So oder so, wir sind total bedröppelt.
S. 46: Jan Steen: Streit beim Kartenspiel, 1664/65 (nicht im Roman abgebildet)
„Das ist es ja. Wir sind keine Bankräuber! Deshalb gehen wir völlig anders an die Sache ran. Erstens: wir tauchen gar nicht auf. Wir müssen anonym bleiben.“
„Höhö, das will der Bankräuber auch.“ lacht Männeken.
„Zweitens: wir liefern Werke ab, die jedem kleinen Ganneff klar machen, worum es geht: dass die Welt auf Kultur verzichten muss, wenn es nur noch um Aktien, Rendite, Gewinne geht.“
Prompt fängt Lisa wieder mit ihrer italienischen Kunst an. Italien wäre ja schließlich die Wiege der europäischen Kultur. Deshalb wolle sie ein italienisches berühmtes Kunstwerk einreichen.
„Wie wäre es mit Michelangelos David?“ grinst Männeken. „Bei der Vorstellung, wie du den Riesen in eine Bank geschleppt kriegst, liege ich jetzt schon flach.“
„Ach ja? Dann würde ich für dich eine niederländische Genre-Szene aus dem 17. Jahrhundert vorschlagen, am besten eine Kneipenschlägerei von Jan Steen. Geh doch zurück in dein Clarissen-Eck und studiere Säufer-Gesichter. Es war hier nämlich ohne dich so schön ruhig.“
S. 47/48: Michelangelo Merisi da Caravaggio: Madonna dei Palafrenieri, 1605-06 (nicht im Roman abgebildet)
Schwuppdiwupp, Kartoffelsupp, hat sich Magdalena schon wieder ihr Klemmbrett geschnappt. Lisa mault. Sie sei im Kopf bei Michelangelo und zwar bei einem Merisi da Caravaggio. Der hätte das Bild einer Madonna gemalt, die ihrem Jesuskind beibringt, wie man eine Schlange zertritt. Sie blättert in Rashids Büchern nach einer Abbildung. Es wäre schön, wenn Lisa mal einer beibrächte, wie man einen gepflegten Bankraub plant, denke ich stikkum bei mir. Dieses Durcheinander geht mir auf die Nüsse.
„Männeken?“
Magdalena klingt so streng und so genervt, dass der Angesprochene brav antwortet.
„Was kost‘ die Welt? Schreib’s auf meinen Deckel.“
Einzig Rashid kann seine Schulden aus dem Kopf hersagen. Die Summe ist beachtlich, obwohl er der einzige ist, bei dem winters noch ein Kohleofen glüht.
„Herrschaften, setzt euch auf den Hosenboden und rechnet das durch. Wir brauchen die konkrete Summe.“
„Ich dachte, dass es in erster Linie um die Bedeutung geht.“ Lisa hat ihre Abbildung von diesem Caravaggio gefunden. Köstlich: eine wilde Schlange, auf die Mama Madonna mit dem Fuß tritt. Dabei hält sie ihr nacktes Jesusknäblein fest und stellt sein Patschefüßchen auf Mamas Fuß. „Schaut euch das an. Ist es nicht herrlich italienisch?“
S. 48/49: Artemisia Gentileschi: Judith enthauptet Holofernes, um 1615 (nicht im Roman abgebildet)

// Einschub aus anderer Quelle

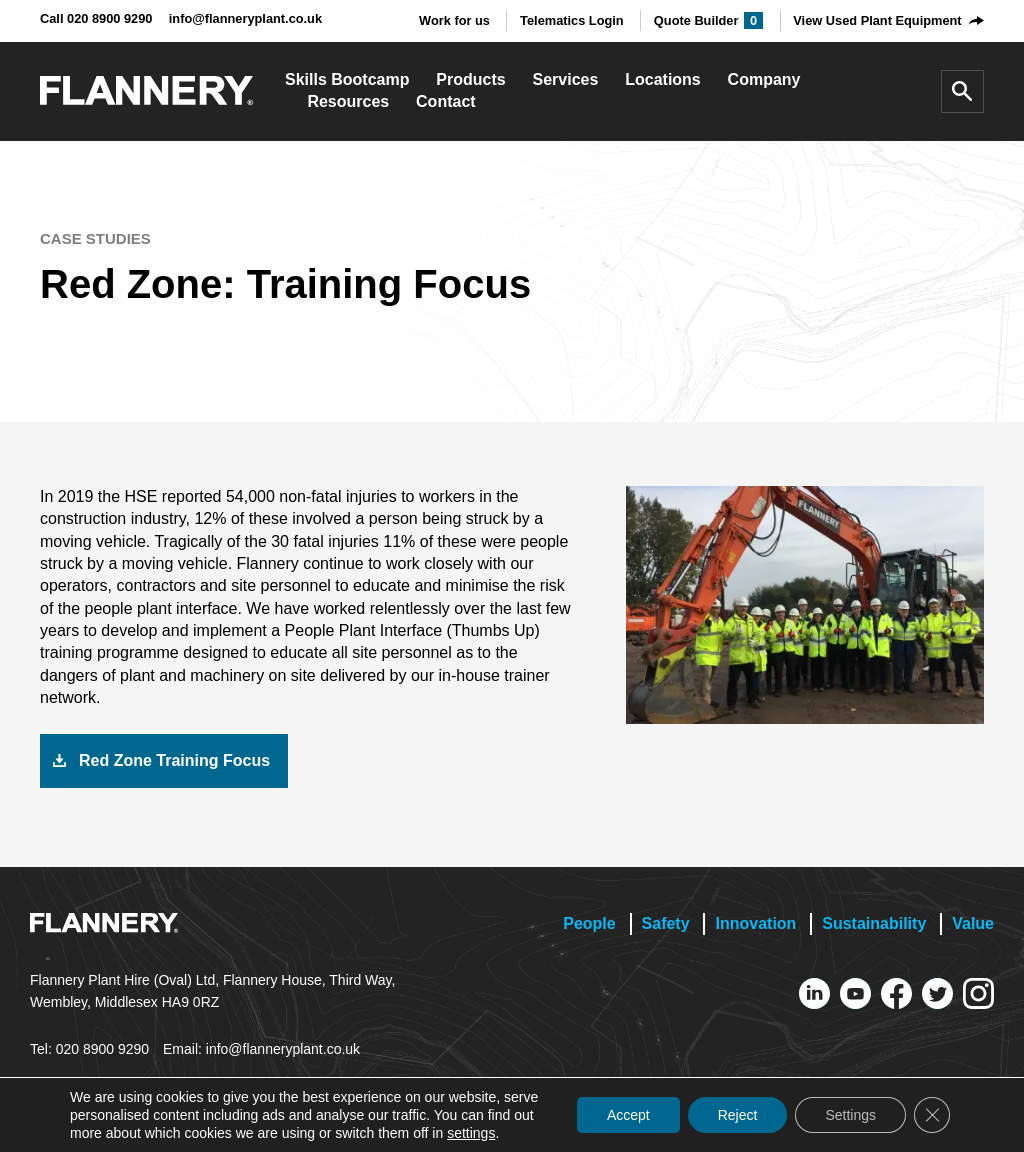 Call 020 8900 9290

„Wir knöpfen uns große Werke aus der Kunstgeschichte vor und persiflieren sie.“
„Du meinst sowas wie Michelangelos David mit Gipsarm?“ erkundige ich mich.

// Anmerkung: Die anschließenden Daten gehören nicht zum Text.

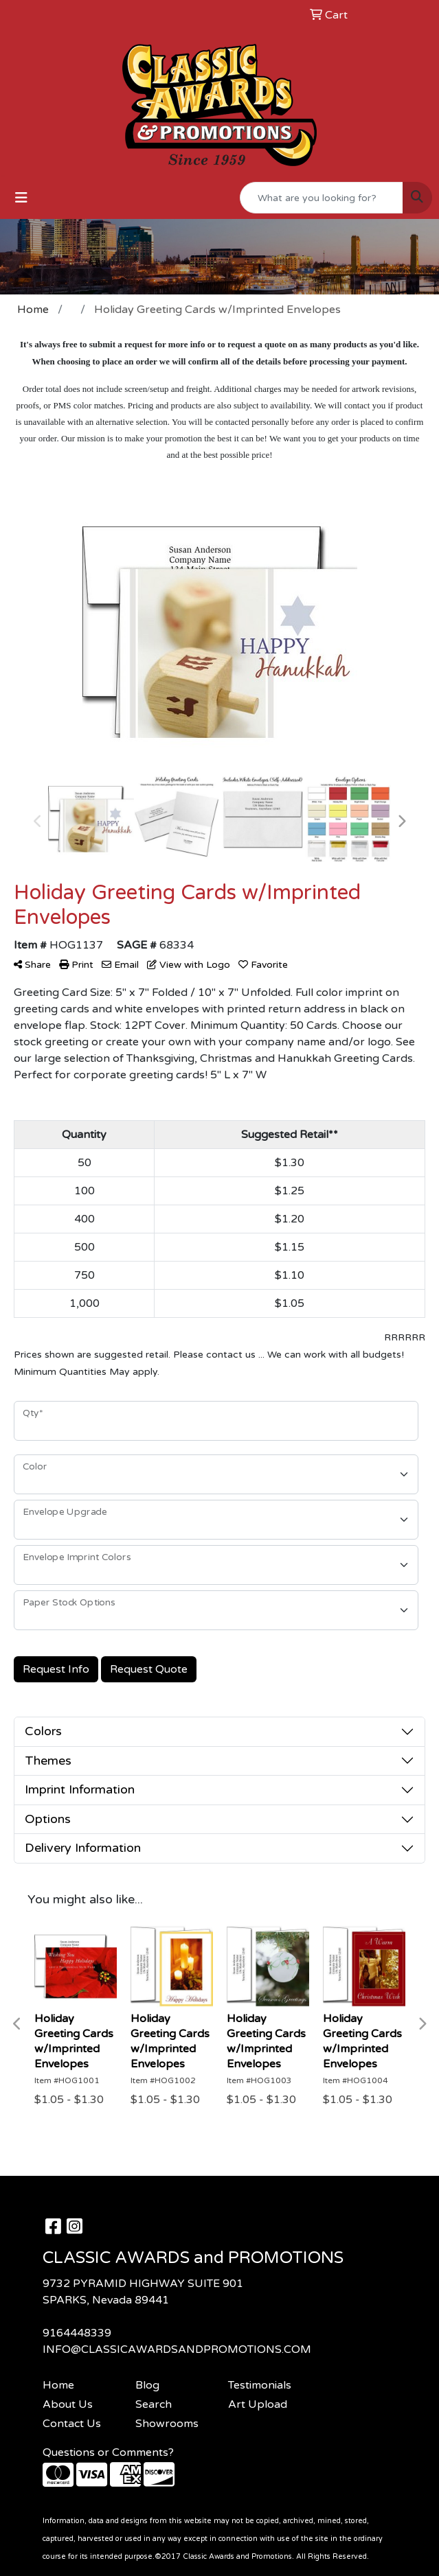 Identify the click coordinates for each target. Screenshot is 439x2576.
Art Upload (257, 2404)
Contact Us (72, 2423)
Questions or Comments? (108, 2452)
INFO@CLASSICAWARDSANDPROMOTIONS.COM (177, 2349)
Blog (147, 2385)
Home (58, 2385)
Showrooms (167, 2423)
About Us (68, 2404)
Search (153, 2404)
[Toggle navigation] (21, 198)
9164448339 (77, 2333)
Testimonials (259, 2385)
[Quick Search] (321, 197)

„Gemälde, Hausteipel, Skulpturen kriegen wir nicht gebacken. Wenn Lisa so für Caravaggio schwärmt, hätte ich da was für sie.“
Lisa sieht Männeken misstrauisch an. Der olle Caravaggio hat bei mir zwar noch nix machen lassen, aber wenn Lisa für den schwärmt, muss sie sich jetzt von Männeken nicht vereimern lassen.

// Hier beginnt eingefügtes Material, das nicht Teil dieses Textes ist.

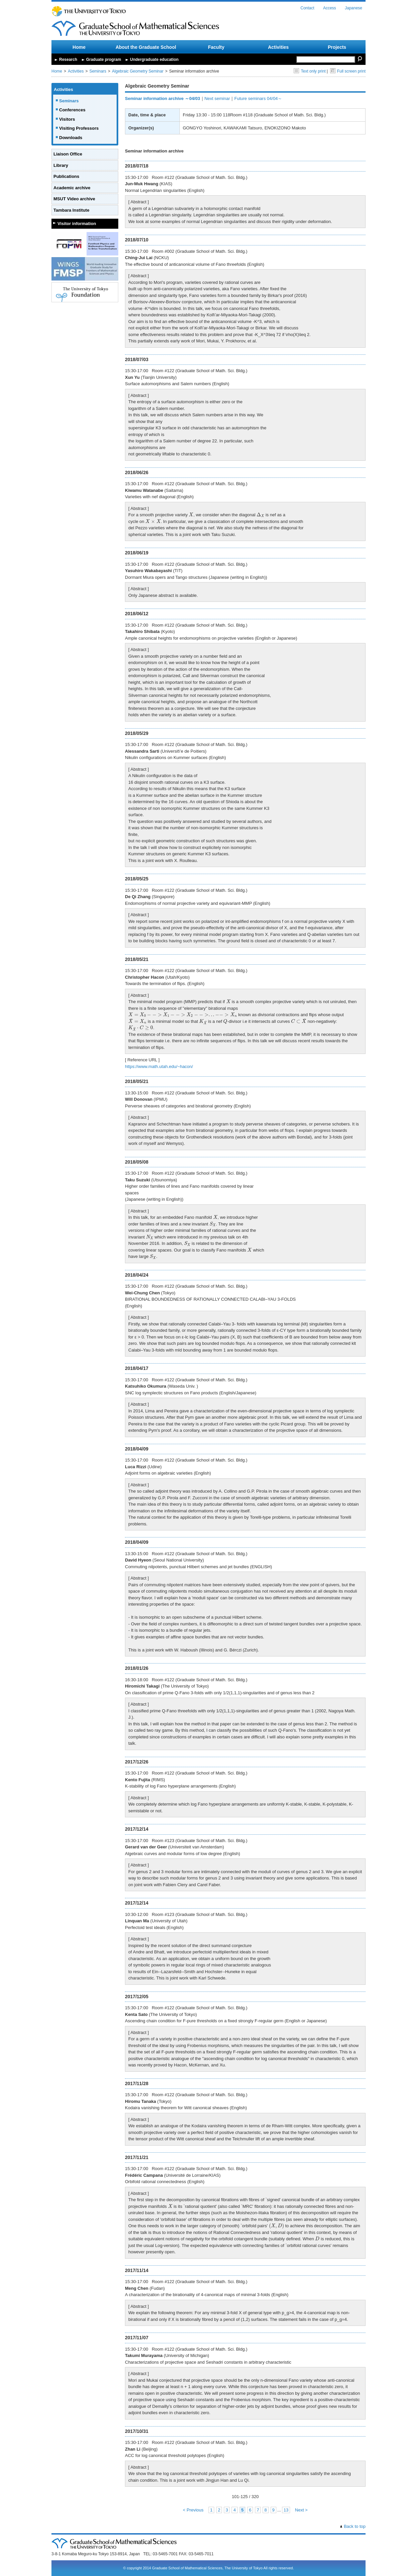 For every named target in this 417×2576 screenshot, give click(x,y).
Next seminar (217, 98)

„Ich war in den Achtzigern mal mit einer Feministin liiert.“ erzählt er.
Lisa quietscht sofort los.
„Duuuu? Glaub ich net. Das hättest du net überlebt.“
„Habe ich aber und falls du es wissen willst: sie auch. Obwohl sie mir von der einzigen Caravaggistin erzählt hat, die es damals gab. Schon mal von Artemisia Gentileschi gehört?“
„Hej, Männeken, stolz bin ich auf dich.“
Das ist jetzt Magdalena. Also muss an der Sache was dran sein. Unsere Lisa ist allerdings Ende der Achtziger gerade mal geboren worden. Sie kennt diese Unaussprechliche nicht.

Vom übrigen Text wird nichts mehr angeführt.